Álvaro abraça a grande manta e beija-a com ternura. Tenta escutar o bater
do coração deste imenso cosmos ao qual está enlaçado, um tão impossível de
acontecer ou existir. Os pensamentos dos dois entrelaçam-se, conquistam o
espaço infinito que existe em suas mentes, e onde as verdades e as mentiras
gostam de brincar como crianças inocentes. É aí que os seus corpos ficam iguais
e brilhantes como dentro da enorme esfera de estátuas que os abrigou. Os
olhares tocam-se, encontram-se, e eles sabem que o amor existe pois sem ele a
vida não tem qualquer significado.
Perto um do outro, recordam todos os instantes de felicidade, e a alma do
marinheiro ilumina-se:
- Se eu pudesse, ficaria aqui para sempre, perto de ti, Cecília! Escolheria
um lugar sem som e sem luz, como aqueles que percorremos, perdidos, no fundo
deste lago oceano. Eu não hesitaria em percorrê-los, mais uma vez, sabendo que
estarias comigo, traçada nas tuas linhas suaves com coxas de pele macia como a
seda. Demorar-nos-íamos o tempo necessário para fazermos roçar as nossas almas.

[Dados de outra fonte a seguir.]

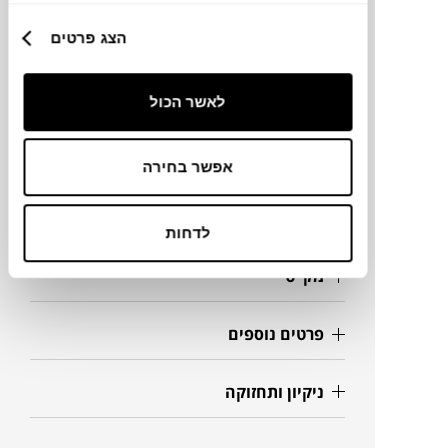
את ספת okinawa.
הצג פרטים
לההגנה מקסימלית בפני פגעי מזג אוויר הוסיפו
כיסוי
תואם.
לאשר הכול
מידות
אפשר בחירה
84X74X64H ס"מ
לדחות
מק"ט
פרטים נוספים
ניקיון ותחזוקה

Eu acredito que, quando morrer, serei colocado neste lugar improvável e secreto
onde passarei a ser apenas mais uma estátua, mas sei que é aqui que tu me
visitarás. Sedna confirmou-o no instante em que Poseidon avançou para mim com a
ira estampada no rosto.
O corpo da manta acende-se, mais uma vez, antes de se transformar em
mulher. Cecília tem o corpo a brilhar, e a alma cheia de luz. Debaixo de uma água
cristalina aquecida pelos raios de sol que chegam da superfície, abraça-se ao marinheiro,
beijando-o apaixonadamente:
- Acredito, como tu, que nos iremos reencontrar, um dia, sob uma qualquer forma
perfeita que ainda desconhecemos. – diz Cecília, com uma voz meiga e olhar sereno.
O sangue palpita-lhe nas veias ao entender que chegou a hora de Álvaro regressar.
A vida dos seus camaradas de viagem dependia do heroico navegador, e ele salvou-os
através de um instinto e coragem tão raros que até aos deuses conseguiu espantar.
- Parte, pois tens de partir, mas fica sabendo que a história da tua passagem
por este reino perdurará muito para lá dos tempos…
As mãos de Cecília guardam as mãos do navegante. A manta, deusa bailarina, sabe
que o momento chegou, pois já se avistam as velas dos navios, ao longe, mas é-lhe
difícil dizer adeus.
- Parte, vai ter com os teus companheiros a quem salvaste de um triste fim.
As mãos de Cecília já não guardam as mãos do navegante.
Ao longe, as mãos da manta, deusa bailarina, acenam-lhe um adeus.